Gastarieven of tariefstelsels verschillen van leverancier tot leverancier. De prijzen kunnen zijn bepaald door onderhandelingen, met name voor grote niet-huishoudelijke verbruikers. Voor kleinere verbruikers wordt de prijs meestal bepaald door de verbruikte hoeveelheid gas en een aantal andere kenmerken. In veel tarieven is ook een vorm van vaste kosten opgenomen. Er bestaat daarom niet één enkele prijs voor aardgas. Om een vergelijking van de prijzen in de tijd en tussen de EU-lidstaten mogelijk te maken, geeft dit artikel informatie over verbruiksbandbreedten voor huishoudens en niet-huishoudelijke verbruikers. Er zijn in totaal drie verschillende typen huishoudens waarvoor aardgasprijzen worden verzameld, in verschillende bandbreedten van jaarlijks verbruik. Voor niet-huishoudelijke verbruikers worden aardgasprijzen verzameld voor zes verschillende typen gebruikers.
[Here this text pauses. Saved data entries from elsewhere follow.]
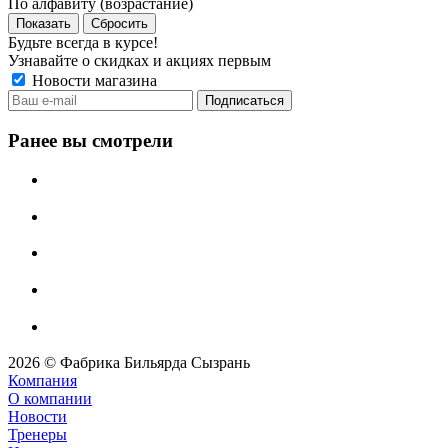
По алфавиту (возрастание)
Сбросить
Будьте всегда в курсе!
Узнавайте о скидках и акциях первым
Новости магазина
Ранее вы смотрели
2026 © Фабрика Бильярда Сызрань
Компания
О компании
Новости
Тренеры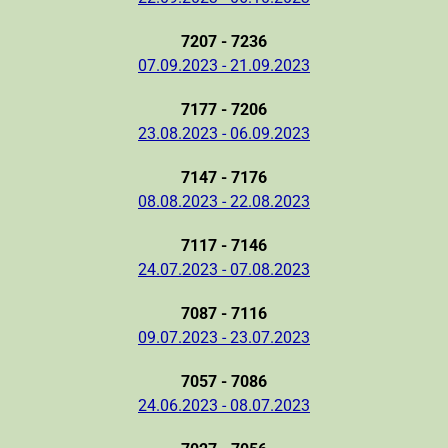
7207 - 7236
07.09.2023 - 21.09.2023
7177 - 7206
23.08.2023 - 06.09.2023
7147 - 7176
08.08.2023 - 22.08.2023
7117 - 7146
24.07.2023 - 07.08.2023
7087 - 7116
09.07.2023 - 23.07.2023
7057 - 7086
24.06.2023 - 08.07.2023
De verzamelde prijzen zijn gemiddelde prijzen over een periode van zes maanden (een half jaar of semester), van januari tot en met juni (eerste helft of semester 1) en van juli tot en met december (tweede helft of semester 2) van elk jaar. De prijzen bestaan uit het basistarief voor aardgas, vervoers- en distributiekosten, meterhuur en andere diensten. De aangegeven aardgasprijzen voor huishoudens zijn inclusief belastingen, heffingen, non-fiscale heffingen, retributies en btw, aangezien deze gewoonlijk van invloed zijn op de uiteindelijke prijs die huishoudens betalen. Aangezien niet-huishoudelijke verbruikers de btw meestal terug kunnen vorderen, worden de prijzen voor ondernemingen getoond zonder btw of andere terugvorderbare belastingen/heffingen/retributies. De eenheid voor gasprijzen is euro per kilowattuur (EUR per kWh).